Re: Questions about C as used/implemented in practice

2015-05-25 Thread Peter Sewell
Many thanks for these responses.  We'll want to discuss some of them
further, but, before we do, survey responses from any other GCC
developers would be very welcome, especially from those who know the
analysis and optimisation code.   (So far GCC is relatively
under-represented in our data; we have more responses from Clang and
OS kernel developers). The survey is here:

  http://goo.gl/iFhYIr

It consists of 15 short questions about the sequential behaviour of C
memory and pointers.

thanks,
Peter



On 25 April 2015 at 22:42, Joseph Myers jos...@codesourcery.com wrote:
 On Fri, 17 Apr 2015, Peter Sewell wrote:

 [1/15] How predictable are reads from padding bytes?
 If you zero all bytes of a struct and then write some of its members, do
 reads of the padding return zero? (e.g. for a bytewise CAS or hash of
 the struct, or to know that no security-relevant data has leaked into
 them.)

 The padding may not be zero (both in practice, and as specified by C11
 6.2.6.1#6).  A plausible sequence of optimizations is to apply SRA,
 replacing the memset with a sequence of member assignments (discarding
 assignments to padding) in order to do so.  To avoid leaks, allow hashing
 etc., padding should be explicitly named.

 [2/15] Uninitialised values
 Is reading an uninitialised variable or struct member (with a current
 mainstream compiler):
 (This might either be due to a bug or be intentional, e.g. when copying
 a partially initialised struct, or to output, hash, or set some bits of
 a value that may have been partially initialised.)

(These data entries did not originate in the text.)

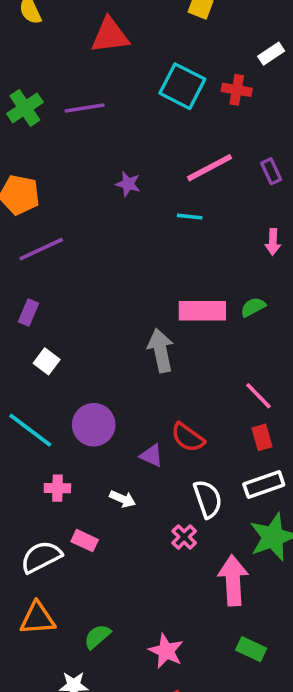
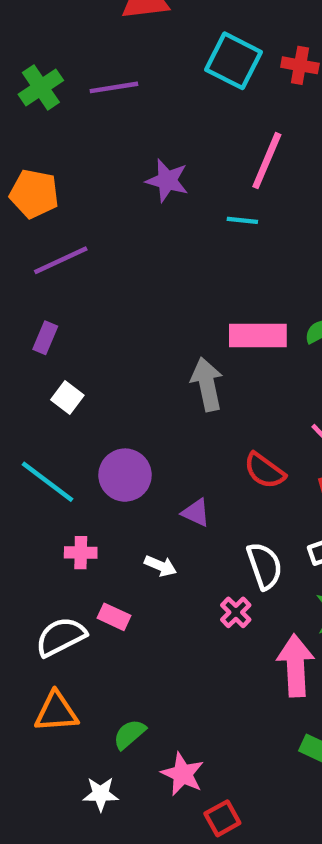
pink line: (210, 168) -> (267, 161), turned -39
purple star: (128, 184) -> (167, 180), size x1.4
red semicircle: (188, 437) -> (265, 471), moved
pink star: (166, 651) -> (183, 774), moved

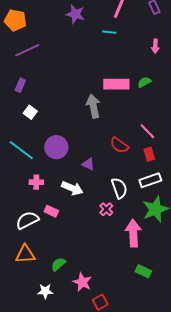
white arrow: (160, 566) -> (72, 188), size x1.5

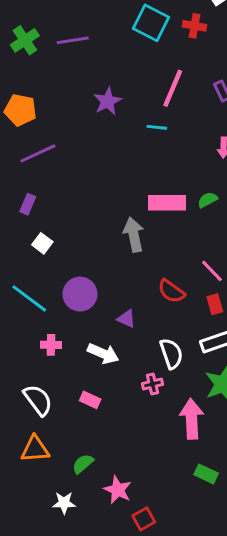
purple star: (75, 14) -> (108, 101), turned 30
pink cross: (106, 209) -> (152, 384), turned 32
pink rectangle: (51, 211) -> (90, 400), moved
white semicircle: (27, 220) -> (38, 400), turned 80

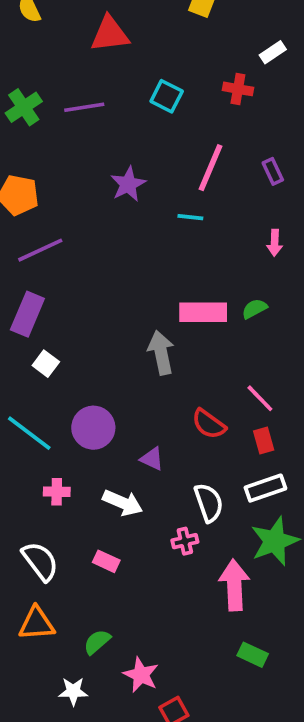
cyan square: (151, 23) -> (167, 96), moved, size x0.7
purple rectangle: (28, 204) -> (27, 314), size x1.6

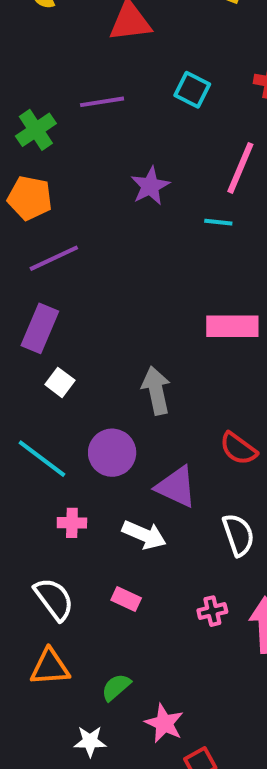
green cross: (24, 107) -> (36, 130), moved
gray arrow: (161, 353) -> (156, 390), moved
purple triangle: (152, 459) -> (176, 487), size x1.6
pink cross: (185, 541) -> (212, 611), moved

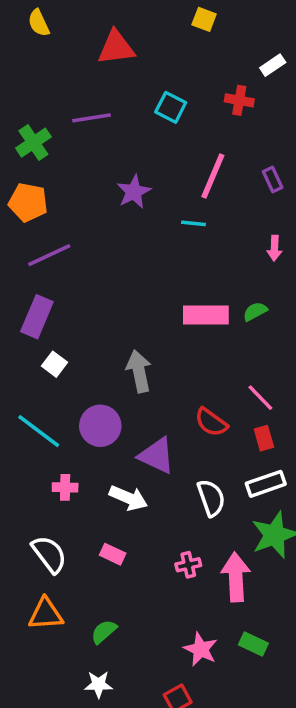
pink star: (164, 723) -> (201, 649), moved
white star: (90, 741) -> (99, 684), moved

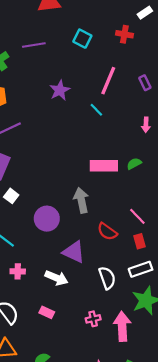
cyan line: (194, 223) -> (96, 110), turned 40
gray arrow: (139, 371) -> (81, 200), moved
purple circle: (100, 426) -> (47, 219), moved

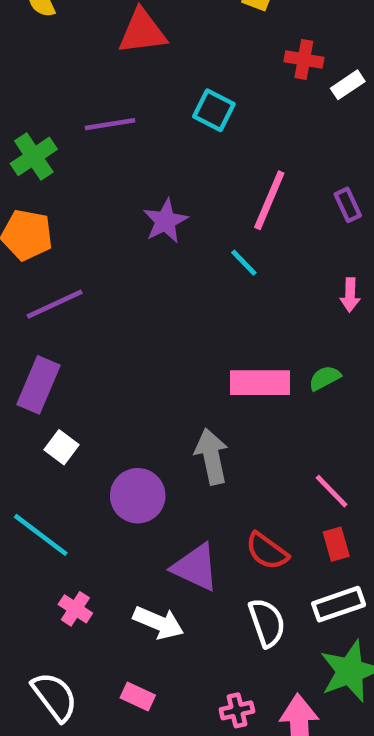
white rectangle: (145, 13) -> (348, 85), moved
red cross: (124, 34) -> (304, 59), moved
red semicircle: (107, 232) -> (267, 551), moved
pink cross: (18, 271) -> (75, 609), turned 32

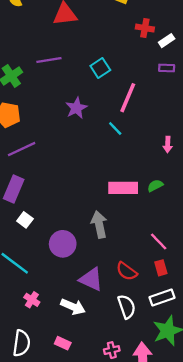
cyan square: (214, 110) -> (100, 68), moved, turned 30
purple rectangle: (348, 205) -> (167, 68), moved, turned -63
white semicircle: (55, 697) -> (22, 343), turned 45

 Going to give arbitrary, unstable values (that is, the variable assigned
 from the uninitialised variable itself acts as uninitialised and having no
 consistent value).  (Quite possibly subsequent transformations will have
 the effect of undefined behavior.)

 Inconsistency of observed values is an inevitable consequence of
 transformations PHI (undefined, X) - X (useful in practice for programs
 that don't actually use uninitialised variables, but where the compiler
 can't see that).

 [3/15] Can one use pointer arithmetic between separately allocated C
 objects?
 If you calculate an offset between two separately allocated C memory
 objects (e.g. malloc'd regions or global or local variables) by pointer
 subtraction, can you make a usable pointer to the second by adding the
 offset to the address of the first?

 This is not safe in practice even if the alignment is sufficient (and if
 the alignment of the type is less than its size, obviously such a
 subtraction can't possibly work even with a naive compiler).

 [4/15] Is pointer equality sensitive to their original allocation sites?
 For two pointers derived from the addresses of two separate allocations,
 will equality testing (with ==) of them just compare their runtime
 values, or might it take their original allocations into account and
 assume that they do not alias, even if they happen to have the same
 runtime value? (for current mainstream compilers)

 It is not safe to assume that equality has a stable result in such cases
 (either in practice, or in my view of the standard as discussed in bug
 61502).

 [5/15] Can pointer values be copied indirectly?
 Can you make a usable copy of a pointer by copying its representation
 bytes with code that indirectly computes the identity function on them,
 e.g. writing the pointer value to a file and then reading it back, and
 using compression or encryption on the way?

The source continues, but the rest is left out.